Residents at Carinity Karinya Place, Laidley, are often found in their garden, attending to an array of fruit and vegetable plants, which are harvested for local churches.
The program usually ties in with students from Laidley State High School, but this year, because of coronavirus, it was up to the residents to plant, grow, maintain and harvest the crops.
Diversions therapist co-ordinator Therese Crust said the vegetable garden matched many residents’ farming cultures.
“It’s their farming culture here, farming and growing vegetables,” she said.
“And they all have some lovely tops for us.”
The gardening project was recently named a finalist at the Future of ageing Awards, in the Community Engagement section.
The Gatton Star spoke with the residents to find out what they liked about their gardens.
For Ron, 92, getting out in the Karinya garden is about the atmosphere and the open spaces.
Growing up in Laidley, he used to grow everything in the vegetable garden.
“I had a bit of everything. There wasn’t a favourite, really,” he said.
Ron’s gardening tip: The soil must be fit for growing vegetables.
Colin, previously from Ipswich, used to grow poppies and ornaments at his home.
Today, he’s the shovel master at the garden.
“It’s lovely to walk around, and the scenery. It’s nice to look at the plants,” he said.
A former farmer from Gatton, Maureen mainly grew up producing cotton.
But in her house yard, she also grew vegetables and flowers.
“I like planting things in the garden, nothing in particular,” she said.
Any garden is good for Trish.
The former Victorian said the gardening was “marvellous” because it gave back to the community.

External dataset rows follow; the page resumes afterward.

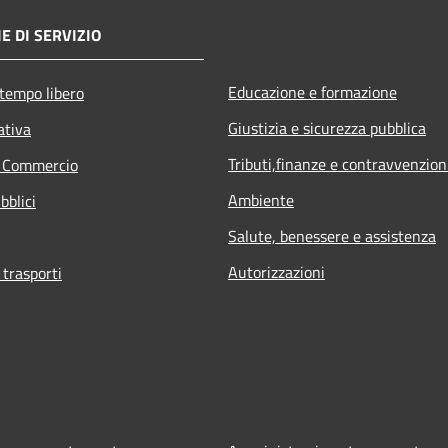
E DI SERVIZIO
Educazione e formazione
 tempo libero
Giustizia e sicurezza pubblica
ativa
Tributi,finanze e contravvenzion
e Commercio
Ambiente
bblici
Salute, benessere e assistenza
Autorizzazioni
 trasporti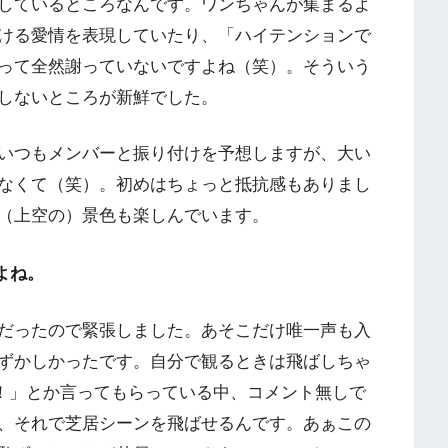
しているところなんです。ワンちゃんが集まるよ
ける愛情を表現していたり、「ハイテンションで
って全然謝っていないですよね（笑）。そういう
しないところが新鮮でした。
いつもメンバーと振り付けを予想しますが、大い
なくて（笑）。初めはちょっと抵抗感もありまし
（上空の）景色も楽しんでいます。
よね。
だったので緊張しました。あそこだけ唯一声も入
ずかしかったです。自分で観るときは飛ばしちゃ
いい！」とか言ってもらっている中、コメント無しで
、それで芝居シーンを飛ばせるんです。あぁこの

“Because the vegetables are being used and donated, it’s really good,” she said.
Trish is partial to growing beetroot, because of the way the leaves stand.

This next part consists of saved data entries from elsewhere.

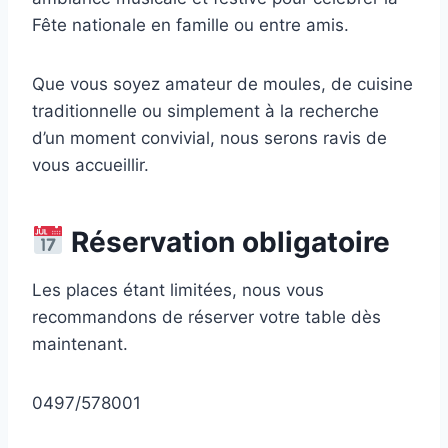
Fête nationale en famille ou entre amis.
Que vous soyez amateur de moules, de cuisine
traditionnelle ou simplement à la recherche
d’un moment convivial, nous serons ravis de
vous accueillir.
Réservation obligatoire
Les places étant limitées, nous vous
recommandons de réserver votre table dès
maintenant.
0497/578001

“Even in Melbourne, they would plant beetroot in between the roses because they had nice leaves,” she said.
Trish’s gardening tip: Always have clean hands
Jean’s love for gardening stems from her love of outdoors.

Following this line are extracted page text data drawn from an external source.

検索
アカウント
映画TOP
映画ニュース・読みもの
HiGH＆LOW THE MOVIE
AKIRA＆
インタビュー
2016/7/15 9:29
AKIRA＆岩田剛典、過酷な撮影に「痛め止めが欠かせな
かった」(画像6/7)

“I had a big garden at home, it’s why I’m so brown,” she said.
The dairy farmer said she would milk cows and grow onions, but also had flowers.
Jean has since transitioned to vegetables since settling in at Carinity Karinya.
Jean’s gardening tip: plenty of attention and water
From a shearing family in Goondiwindi, Edna is no stranger to hard work.
“I like everything about gardening, I used to have a little garden out in the bush,” she said.
She reminisced about a lagoon at her property.
“It was lovely when there was water in there, and one morning, there were two swans,” she said.
Edna’s gardening tip: The first thing you’ve got to start off with is the soil. In the bush, we had plenty of rich soil with all the manure, and you’ve got to get that in it. It makes things grow.